O contrato social como ferramenta de gestão, não como formalidade

Societário · Publicado em 26 de junho de 2026

A maior parte das sociedades limitadas brasileiras é constituída com um contrato social genérico, obtido em modelo e ajustado apenas no nome, no capital e no objeto. Enquanto os sócios concordam, o documento não faz falta. O problema aparece exatamente quando ele passa a ser necessário: numa divergência sobre distribuição de lucros, na saída de um sócio, no falecimento de um deles ou na entrada de um investidor.

Quórum é poder

O Código Civil estabelece quóruns supletivos para as deliberações sociais, mas permite que o contrato disponha de forma diversa em várias hipóteses. Definir que a alteração do objeto social, a alienação de ativos relevantes ou a contratação de dívida acima de determinado valor exigem aprovação qualificada é uma decisão de governança, não uma formalidade. Sem essa previsão, o sócio majoritário decide sozinho matérias que afetam diretamente o minoritário.

Entrada e saída precisam estar escritas

As cláusulas mais úteis de um contrato social são as que tratam de momentos em que ninguém quer pensar na constituição da empresa: retirada imotivada, exclusão por falta grave, falecimento, divórcio de sócio, penhora de quotas por dívida pessoal.
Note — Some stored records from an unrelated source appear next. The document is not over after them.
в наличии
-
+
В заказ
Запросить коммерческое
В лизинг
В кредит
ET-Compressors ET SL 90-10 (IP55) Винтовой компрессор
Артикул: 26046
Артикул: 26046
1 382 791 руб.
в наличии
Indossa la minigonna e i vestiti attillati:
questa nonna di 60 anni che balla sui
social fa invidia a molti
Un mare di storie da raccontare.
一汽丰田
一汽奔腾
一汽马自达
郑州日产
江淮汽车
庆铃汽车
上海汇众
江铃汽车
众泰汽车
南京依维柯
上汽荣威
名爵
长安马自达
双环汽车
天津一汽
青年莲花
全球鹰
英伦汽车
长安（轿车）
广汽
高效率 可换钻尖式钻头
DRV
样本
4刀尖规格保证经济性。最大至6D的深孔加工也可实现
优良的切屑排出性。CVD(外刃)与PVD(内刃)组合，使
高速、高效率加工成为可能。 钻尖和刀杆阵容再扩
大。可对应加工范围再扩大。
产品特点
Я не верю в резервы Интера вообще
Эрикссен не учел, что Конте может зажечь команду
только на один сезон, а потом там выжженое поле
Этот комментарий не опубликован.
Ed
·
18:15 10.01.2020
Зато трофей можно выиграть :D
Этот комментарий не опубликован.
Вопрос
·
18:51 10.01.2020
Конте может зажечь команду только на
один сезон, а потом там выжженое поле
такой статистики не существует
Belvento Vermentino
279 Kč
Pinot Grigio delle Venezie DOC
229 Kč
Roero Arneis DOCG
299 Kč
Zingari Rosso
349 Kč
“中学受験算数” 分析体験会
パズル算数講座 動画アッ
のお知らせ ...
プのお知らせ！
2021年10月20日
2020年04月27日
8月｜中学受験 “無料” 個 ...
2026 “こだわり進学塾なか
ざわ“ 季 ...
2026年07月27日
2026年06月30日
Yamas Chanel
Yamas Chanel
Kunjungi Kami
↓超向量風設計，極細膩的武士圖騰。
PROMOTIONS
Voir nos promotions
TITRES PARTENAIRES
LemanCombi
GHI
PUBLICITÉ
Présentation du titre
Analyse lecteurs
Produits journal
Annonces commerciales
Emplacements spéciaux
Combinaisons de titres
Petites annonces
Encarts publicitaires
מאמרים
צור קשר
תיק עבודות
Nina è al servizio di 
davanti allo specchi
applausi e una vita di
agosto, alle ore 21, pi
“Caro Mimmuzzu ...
  • Critério de apuração de haveres: balanço de determinação, valor patrimonial contábil ou avaliação econômica
  • Data-base da apuração e prazo de pagamento, com parcelamento e correção definidos
  • Direito de preferência na cessão de quotas e procedimento de oferta
  • Tratamento das quotas em caso de falecimento: ingresso de herdeiros, liquidação ou compra pelos remanescentes
  • Hipóteses de exclusão extrajudicial e o rito de notificação e defesa

O acordo de sócios complementa, não substitui

Matérias que os sócios preferem manter fora do registro público, como política de distribuição de resultados, metas, remuneração de administradores, regras de investimento futuro e mecanismos de resolução de impasse, cabem melhor no acordo de sócios. O instrumento vincula os signatários e, arquivado na sede, torna-se oponível à sociedade.

Contrato social e acordo de sócios cumprem funções diferentes: um organiza a estrutura, o outro organiza a convivência.

Revisão periódica

Empresas mudam de porte, de regime tributário e de composição societária, e o contrato social raramente acompanha. Vale revisar o documento sempre que houver alteração relevante de faturamento, entrada de novo sócio, criação de filial, mudança de objeto ou reorganização patrimonial dos sócios.


Este texto tem caráter informativo e não constitui consulta jurídica. Cada situação exige análise específica.